From Star Trek: Limitless in 2016, the construction of a new feature film experienced more turbulence than a flight into an ion storm. Chris Hemsworth almost returned as the (deceased) father of Captain Kirk. Quentin Tarantino considered a Star Trek ’30s gangster style. Noah Hawley and Matt Shakman came so close to filming that sets were already under construction, before both projects collapsed. The two directors have since left to colonize other galaxies: Hawley with Alien: Earth for FX, Shakman with Fantastic Four cat Marvel.

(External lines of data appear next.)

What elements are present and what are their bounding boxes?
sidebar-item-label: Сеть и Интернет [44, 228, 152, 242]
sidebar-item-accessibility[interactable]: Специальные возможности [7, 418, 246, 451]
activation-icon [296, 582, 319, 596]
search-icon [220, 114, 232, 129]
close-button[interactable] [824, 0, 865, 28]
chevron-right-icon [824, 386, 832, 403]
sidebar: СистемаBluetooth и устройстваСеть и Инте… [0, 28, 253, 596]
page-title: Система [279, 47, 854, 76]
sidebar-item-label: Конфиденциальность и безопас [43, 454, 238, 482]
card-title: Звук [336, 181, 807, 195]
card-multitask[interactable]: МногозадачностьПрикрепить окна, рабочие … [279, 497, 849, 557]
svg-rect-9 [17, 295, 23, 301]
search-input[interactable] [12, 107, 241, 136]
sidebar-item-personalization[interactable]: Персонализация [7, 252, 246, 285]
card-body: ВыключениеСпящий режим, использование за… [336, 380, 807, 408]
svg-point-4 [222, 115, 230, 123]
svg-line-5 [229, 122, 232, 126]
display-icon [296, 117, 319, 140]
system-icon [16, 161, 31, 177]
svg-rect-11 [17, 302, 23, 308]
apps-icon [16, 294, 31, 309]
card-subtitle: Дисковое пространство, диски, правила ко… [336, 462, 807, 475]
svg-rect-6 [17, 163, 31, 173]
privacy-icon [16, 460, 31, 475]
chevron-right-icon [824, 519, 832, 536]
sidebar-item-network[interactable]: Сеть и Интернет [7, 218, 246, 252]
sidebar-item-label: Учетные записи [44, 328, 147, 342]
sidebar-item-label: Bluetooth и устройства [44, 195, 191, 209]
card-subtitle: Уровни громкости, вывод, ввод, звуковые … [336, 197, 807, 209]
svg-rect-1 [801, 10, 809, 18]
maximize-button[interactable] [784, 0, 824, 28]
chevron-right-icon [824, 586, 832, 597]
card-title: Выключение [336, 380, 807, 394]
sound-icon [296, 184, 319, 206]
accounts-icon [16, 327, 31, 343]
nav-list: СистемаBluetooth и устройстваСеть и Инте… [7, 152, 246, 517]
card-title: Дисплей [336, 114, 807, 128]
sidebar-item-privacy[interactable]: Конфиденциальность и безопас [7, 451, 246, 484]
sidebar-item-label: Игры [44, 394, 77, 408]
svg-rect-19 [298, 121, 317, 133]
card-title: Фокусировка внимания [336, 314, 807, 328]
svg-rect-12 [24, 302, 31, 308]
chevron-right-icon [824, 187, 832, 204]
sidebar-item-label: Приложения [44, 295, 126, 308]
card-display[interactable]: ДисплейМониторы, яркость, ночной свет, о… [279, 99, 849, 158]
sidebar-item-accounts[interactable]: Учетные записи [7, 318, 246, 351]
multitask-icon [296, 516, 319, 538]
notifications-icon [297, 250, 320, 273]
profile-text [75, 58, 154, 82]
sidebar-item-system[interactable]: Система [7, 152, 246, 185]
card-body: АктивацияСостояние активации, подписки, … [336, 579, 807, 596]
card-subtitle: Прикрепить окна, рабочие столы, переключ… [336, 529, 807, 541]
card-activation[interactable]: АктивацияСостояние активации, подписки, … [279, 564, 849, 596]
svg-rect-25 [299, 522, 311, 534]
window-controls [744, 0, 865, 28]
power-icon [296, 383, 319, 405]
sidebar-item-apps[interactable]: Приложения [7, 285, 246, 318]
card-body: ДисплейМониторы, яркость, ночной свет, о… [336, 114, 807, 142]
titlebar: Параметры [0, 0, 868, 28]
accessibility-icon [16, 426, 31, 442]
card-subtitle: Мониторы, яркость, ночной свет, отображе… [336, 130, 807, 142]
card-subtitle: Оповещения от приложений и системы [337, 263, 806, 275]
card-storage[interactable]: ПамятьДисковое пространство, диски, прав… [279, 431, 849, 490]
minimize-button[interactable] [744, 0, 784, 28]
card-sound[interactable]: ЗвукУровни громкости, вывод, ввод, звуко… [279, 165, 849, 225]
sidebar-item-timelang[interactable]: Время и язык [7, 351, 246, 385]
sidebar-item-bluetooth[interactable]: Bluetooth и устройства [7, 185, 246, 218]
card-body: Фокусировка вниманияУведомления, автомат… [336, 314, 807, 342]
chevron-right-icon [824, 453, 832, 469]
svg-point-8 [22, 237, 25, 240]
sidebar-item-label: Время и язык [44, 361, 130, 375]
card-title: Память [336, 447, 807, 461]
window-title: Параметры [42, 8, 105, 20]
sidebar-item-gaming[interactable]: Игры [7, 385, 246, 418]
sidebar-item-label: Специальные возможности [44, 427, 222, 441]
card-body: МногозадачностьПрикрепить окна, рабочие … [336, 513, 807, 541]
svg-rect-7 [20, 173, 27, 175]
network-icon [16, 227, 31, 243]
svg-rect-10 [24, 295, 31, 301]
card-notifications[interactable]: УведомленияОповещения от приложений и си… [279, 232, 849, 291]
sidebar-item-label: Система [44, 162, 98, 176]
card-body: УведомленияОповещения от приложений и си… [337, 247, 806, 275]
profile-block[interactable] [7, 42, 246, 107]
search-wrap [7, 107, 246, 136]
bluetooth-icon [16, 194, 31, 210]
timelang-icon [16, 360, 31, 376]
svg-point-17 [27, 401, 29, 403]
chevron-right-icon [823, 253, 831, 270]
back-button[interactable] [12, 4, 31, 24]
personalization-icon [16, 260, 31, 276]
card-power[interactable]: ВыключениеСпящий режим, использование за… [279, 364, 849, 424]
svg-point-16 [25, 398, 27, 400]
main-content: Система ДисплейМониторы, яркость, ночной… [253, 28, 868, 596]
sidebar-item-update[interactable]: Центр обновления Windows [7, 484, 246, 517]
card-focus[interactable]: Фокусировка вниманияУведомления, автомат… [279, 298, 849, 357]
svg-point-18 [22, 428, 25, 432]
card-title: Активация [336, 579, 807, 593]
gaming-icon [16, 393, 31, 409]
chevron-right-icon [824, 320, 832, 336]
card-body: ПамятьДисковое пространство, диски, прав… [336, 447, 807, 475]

Paramount eventually flirted with the idea of a final chapter written by Steve Yockey, bringing together Chris Pine, Zachary Quinto and Zoe Saldaña. Then a original movie entrusted to Toby Haynes (Andor) from a script by Seth Grahame-Smith. Today, both projects are drifting in the void of space…
But the studio hopes to have taken a step back to jump better. Because restart Star Trek has been a priority since David Ellison-led Skydance took over Paramount this summer. The franchise remains one of the studio’s most treasured gems.
Jonathan Goldstein and John Francis Daley (the late Sweets for fans of Bones) are old accomplices of Skydance: their film Maydaystarring Ryan Reynolds and Kenneth Branagh, produced through their GoldDay banner, will soon land on Apple TV+. We also owe them comedy Game Night.
So will they be able to restart the Enterprise’s engines? And with which Captain in command? For now, nothing has been revealed about the script.